[[ Exercise data open ]]

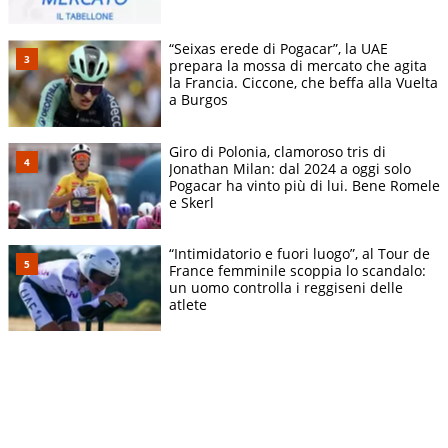
“Seixas erede di Pogacar”, la UAE
prepara la mossa di mercato che agita
la Francia. Ciccone, che beffa alla Vuelta
a Burgos
Giro di Polonia, clamoroso tris di
Jonathan Milan: dal 2024 a oggi solo
Pogacar ha vinto più di lui. Bene Romele
e Skerl
“Intimidatorio e fuori luogo”, al Tour de
France femminile scoppia lo scandalo:
un uomo controlla i reggiseni delle
atlete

[[ Exercise data closed ]]

Could you print the lines of the records above from the one containing "Pogacar ha vinto più di lui. Bene Romele" through the last, exactly and with no additions?

-- Answer for the task --
Pogacar ha vinto più di lui. Bene Romele
e Skerl
“Intimidatorio e fuori luogo”, al Tour de
France femminile scoppia lo scandalo:
un uomo controlla i reggiseni delle
atlete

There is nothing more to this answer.